What the exercise asks >> Copy, in full, each line of the material that holds the word "свой".

+---+

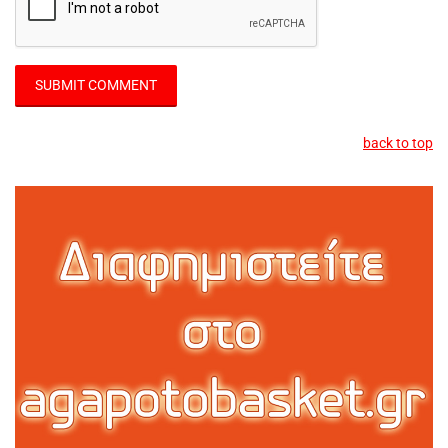
back to top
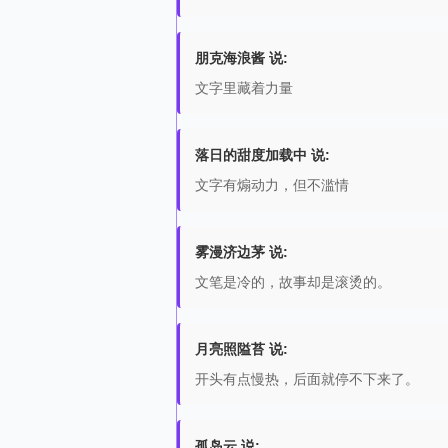
朋克海浪酱 说:
文字里藏着力量
落日的甜度加载中 说:
文字有煽动力，但不滥情
雾漫济边茅 说:
文笔是冷的，故事却是滚烫的。
月亮照隘苔 说:
开头有点慢热，后面就停不下来了。
孤岛云 说:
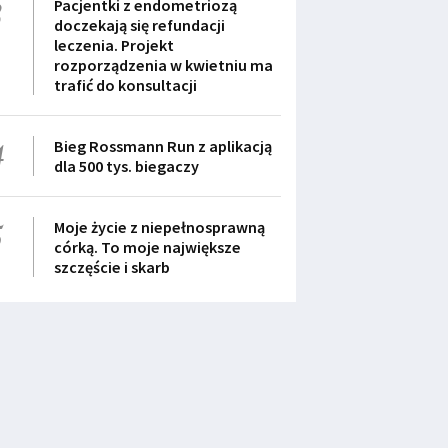
3
Pacjentki z endometriozą
doczekają się refundacji
leczenia. Projekt
rozporządzenia w kwietniu ma
trafić do konsultacji
4
Bieg Rossmann Run z aplikacją
dla 500 tys. biegaczy
5
Moje życie z niepełnosprawną
córką. To moje największe
szczęście i skarb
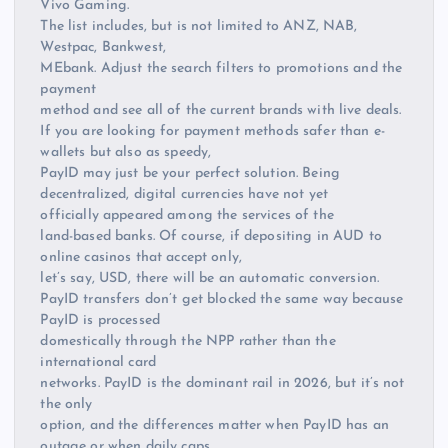
Vivo Gaming.
The list includes, but is not limited to ANZ, NAB,
Westpac, Bankwest,
MEbank. Adjust the search filters to promotions and the
payment
method and see all of the current brands with live deals.
If you are looking for payment methods safer than e-
wallets but also as speedy,
PayID may just be your perfect solution. Being
decentralized, digital currencies have not yet
officially appeared among the services of the
land-based banks. Of course, if depositing in AUD to
online casinos that accept only,
let’s say, USD, there will be an automatic conversion.
PayID transfers don’t get blocked the same way because
PayID is processed
domestically through the NPP rather than the
international card
networks. PayID is the dominant rail in 2026, but it’s not
the only
option, and the differences matter when PayID has an
outage or when daily caps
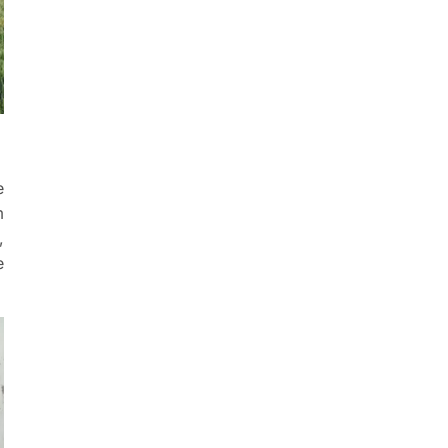
e
m
,
e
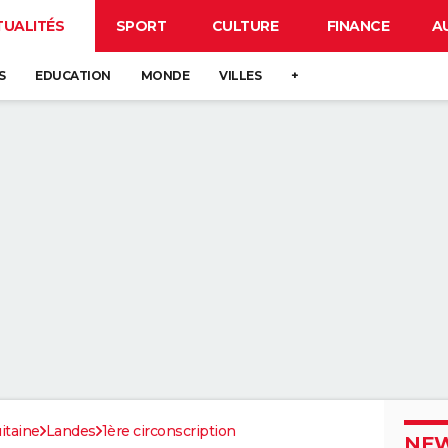
TUALITÉS
SPORT
CULTURE
FINANCE
A
S
EDUCATION
MONDE
VILLES
+
itaine
Landes
1ère circonscription
NEW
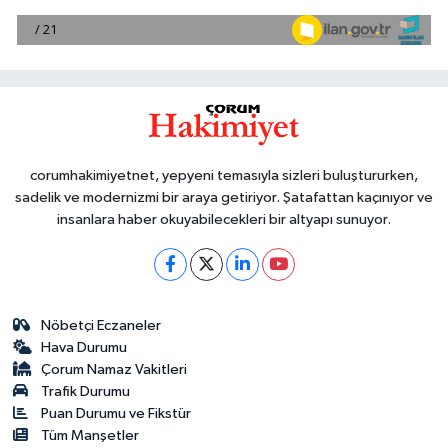
corumhakimiyetnet, yepyeni temasıyla sizleri buluştururken,
sadelik ve modernizmi bir araya getiriyor. Şatafattan kaçınıyor ve
insanlara haber okuyabilecekleri bir altyapı sunuyor.
Nöbetçi Eczaneler
Hava Durumu
Çorum Namaz Vakitleri
Trafik Durumu
Puan Durumu ve Fikstür
Tüm Manşetler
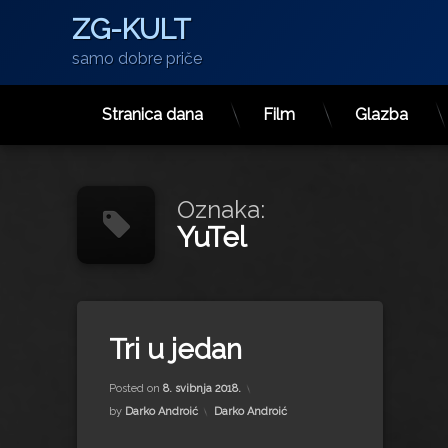
ZG-KULT
samo dobre priče
Stranica dana
Film
Glazba
Preskoči
na
sadržaj
Oznaka:
YuTel
Tagged
brend
Tri u jedan
Gavrilović
Updated on
14. listopada 2022.
Jamnica
Posted on
8. svibnja 2018.
Konzum
Kategorije:
by
Darko Androić
Darko Androić
kvaliteta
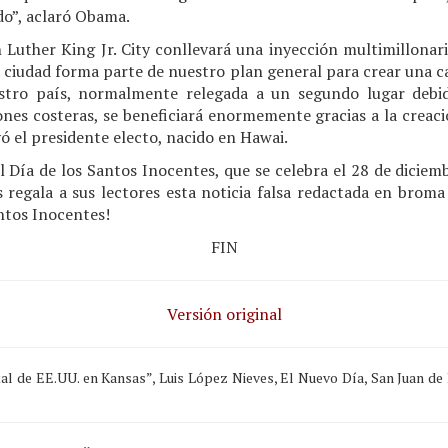
o”, aclaró Obama.
 Luther King Jr. City conllevará una inyección multimillonari
 ciudad forma parte de nuestro plan general para crear una c
stro país, normalmente relegada a un segundo lugar debid
iones costeras, se beneficiará enormemente gracias a la creac
ó el presidente electo, nacido en Hawai.
l Día de los Santos Inocentes, que se celebra el 28 de diciem
s
regala a sus lectores esta noticia falsa redactada en broma
antos Inocentes!
FIN
Versión original
l de EE.UU. en Kansas”, Luis López Nieves, El Nuevo Día, San Juan de 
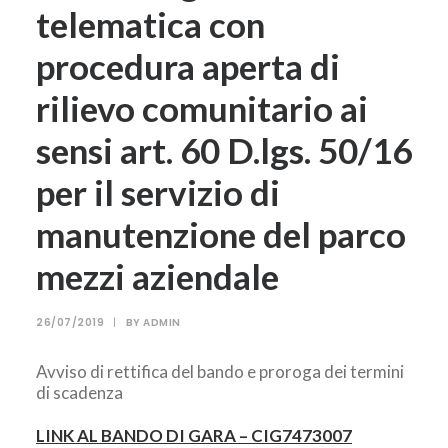
telematica con
procedura aperta di
rilievo comunitario ai
sensi art. 60 D.lgs. 50/16
per il servizio di
manutenzione del parco
mezzi aziendale
26/07/2019
|
BY
ADMIN
Avviso di rettifica del bando e proroga dei termini
di scadenza
LINK AL BANDO DI GARA – CIG7473007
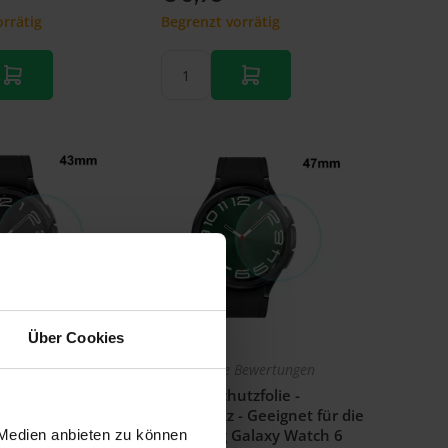
rrätig
Begrenzt vorrätig
Über Cookies
Bewertungen
Noch keine Bewertungen
tzfolie -
Displayschutzfolie -
- Geeignet für die
Vollschutz - Geeignet für die
alaxy Watch 6
Samsung Galaxy Watch 6
 Medien anbieten zu können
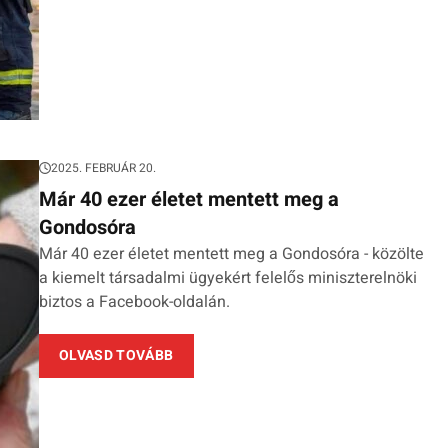
2025. FEBRUÁR 20.
Már 40 ezer életet mentett meg a
Gondosóra
Már 40 ezer életet mentett meg a Gondosóra - közölte
a kiemelt társadalmi ügyekért felelős miniszterelnöki
biztos a Facebook-oldalán.
OLVASD TOVÁBB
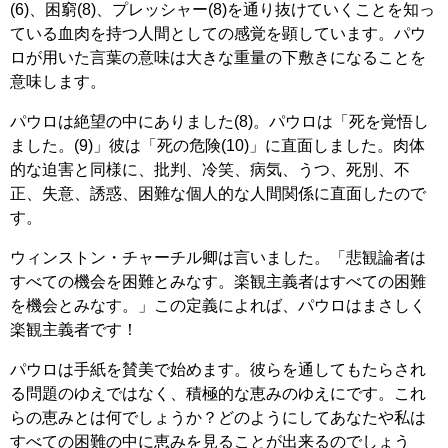
(6)、困窮(8)、プレッシャー(8)を通り抜けていくことを知っ
ている血肉を持つ人間としての感覚を顕しています。パウ
ロが用いた言葉の意味は大きな重量の下敷きになることを
意味します。
パウロは絶望の中にありました(8)。パウロは「死を覚悟し
ました。(9)」彼は「死の危険(10)」に直面しました。肉体
的な迫害と同様に、批判、冷笑、病気、うつ、死別、不
正、失意、誘惑、困難な個人的な人間関係に直面したので
す。
ウィンストン・チャーチル卿は言いました。「悲観論者は
すべての機会を困難とみなす。楽観主義者はすべての困難
を機会とみなす。」この定義によれば、パウロはまさしく
楽観主義者です！
パウロは手紙を賛美で始めます。彼らを通してもたらされ
る問題のゆえではなく、積極的な恵みのゆえにです。これ
らの恵みとは何でしょうか？どのようにしてあなたや私は
すべての困難の中に恵みを見ることが出来るのでしょう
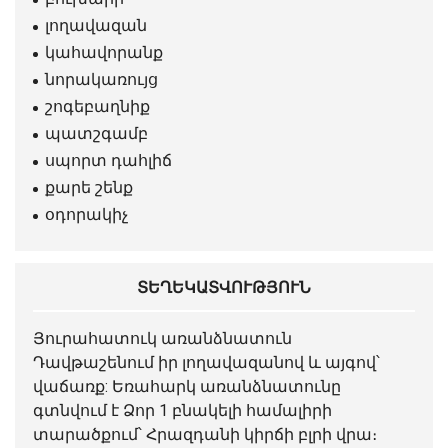
լողավազան
կահավորանք
նորակառույց
շոգեբաղնիք
պատշգամբ
սպորտ դահլիճ
քարե շենք
օդորակիչ
ՏԵՂԵԿԱՏՎՈՒԹՅՈՒՆ
Յուրահատուկ
առանձնատուն
Դավթաշենում իր լողավազանով և այգով՝
վաճառք: Եռահարկ առանձնատունը
գտնվում է Ձոր 1 բնակելի համալիրի
տարածքում՝ Հրազդանի կիրճի բլրի վրա։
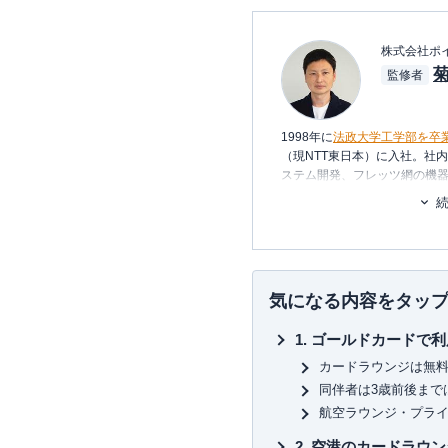
株式会社ポ
監修者
1998年に
法政大学工学部を卒
（現NTT東日本）に入社。社
ステム開発、フレッツ網の機器
年、友人と共に起業し、シス
2006年、ポイント交換案内サ
2011年3月
代表取締役に就任
。
いるポイントは約230種類。
れる数少ない専門家として知
気になる内容をタッ
約100枚のクレジットカードを
ゴールドカードで利
払っている、まさにクレジッ
一般カードからプラチナカー
カードラウンジは無
有・利用し、日々様々なメデ
同伴者は3歳前後まで
い信用できる情報提供を行っ
航空ラウンジ・プラ
カードを月に1度は必ず利用し
の使い方を日々研究中。
空港のカードラウン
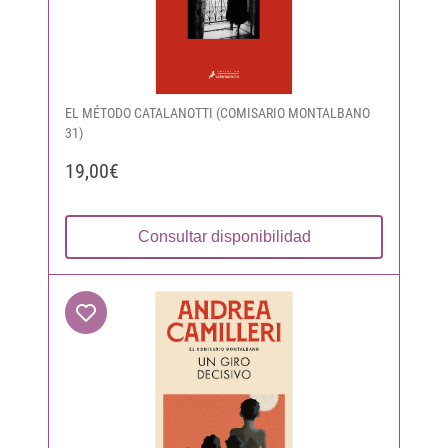
EL MÉTODO CATALANOTTI (COMISARIO MONTALBANO
31)
19,00€
Consultar disponibilidad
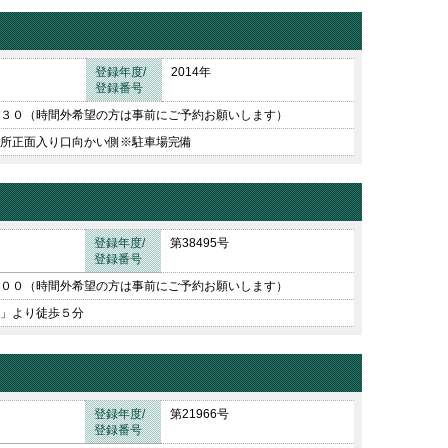
登録年度/
2014年
登録番号
３０（時間外希望の方は事前にご予約お願いします）
所正面入り口向かい側※駐車場完備
登録年度/
第38495号
登録番号
００（時間外希望の方は事前にご予約お願いします）
」より徒歩５分
登録年度/
第21966号
登録番号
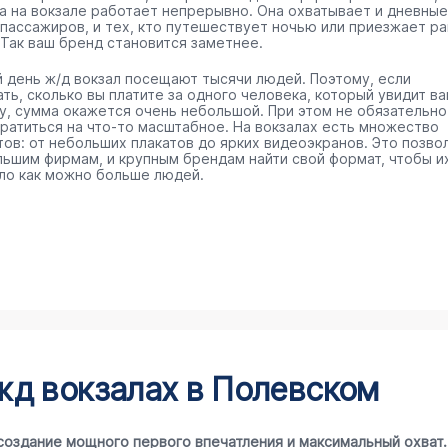
а на вокзале работает непрерывно. Она охватывает и дневные
 пассажиров, и тех, кто путешествует ночью или приезжает р
 Так ваш бренд становится заметнее.
 день ж/д вокзал посещают тысячи людей. Поэтому, если
ть, сколько вы платите за одного человека, который увидит в
у, сумма окажется очень небольшой. При этом не обязательно
тратиться на что-то масштабное. На вокзалах есть множество
тов: от небольших плакатов до ярких видеоэкранов. Это позво
льшим фирмам, и крупным брендам найти свой формат, чтобы и
ло как можно больше людей.
жд вокзалах в Полевском
создание мощного первого впечатления и максимальный охват.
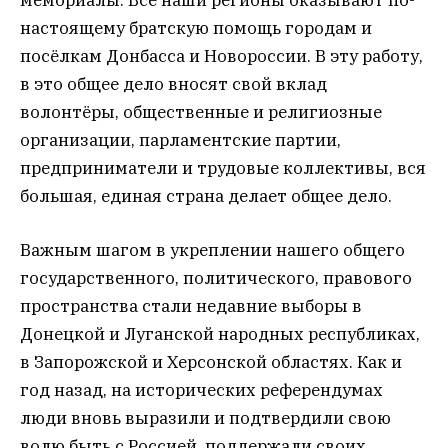
мемориалы. Все наши регионы оказывают по-
настоящему братскую помощь городам и
посёлкам Донбасса и Новороссии. В эту работу,
в это общее дело вносят свой вклад
волонтёры, общественные и религиозные
организации, парламентские партии,
предприниматели и трудовые коллективы, вся
большая, единая страна делает общее дело.
Важным шагом в укреплении нашего общего
государственного, политического, правового
пространства стали недавние выборы в
Донецкой и Луганской народных республиках,
в Запорожской и Херсонской областях. Как и
год назад, на исторических референдумах
люди вновь выразили и подтвердили свою
волю быть с Россией, поддержали своих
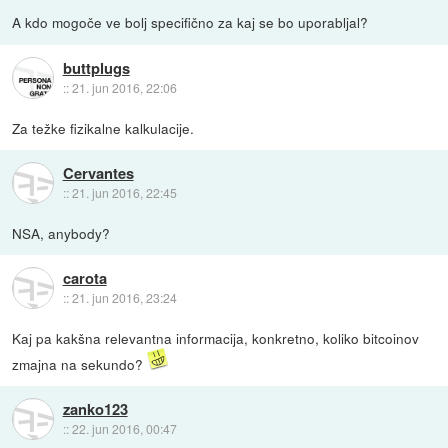
A kdo mogoče ve bolj specifično za kaj se bo uporabljal?
buttplugs
::
21. jun 2016, 22:06
Za težke fizikalne kalkulacije.
Cervantes
::
21. jun 2016, 22:45
NSA, anybody?
carota
::
21. jun 2016, 23:24
Kaj pa kakšna relevantna informacija, konkretno, koliko bitcoinov
zmajna na sekundo?
zanko123
::
22. jun 2016, 00:47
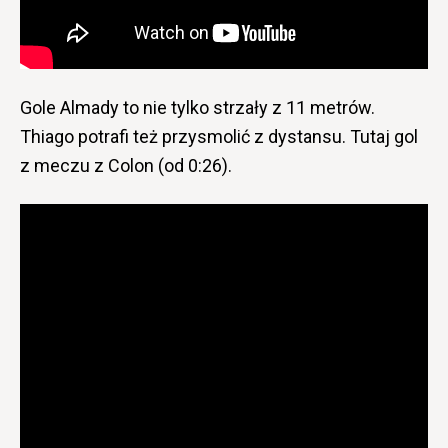
Gole Almady to nie tylko strzały z 11 metrów.
Thiago potrafi też przysmolić z dystansu. Tutaj gol
z meczu z Colon (od 0:26).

+---+

Output >>
льшим фирмам, и крупным брендам найти свой формат, чтобы и
в это общее дело вносят свой вклад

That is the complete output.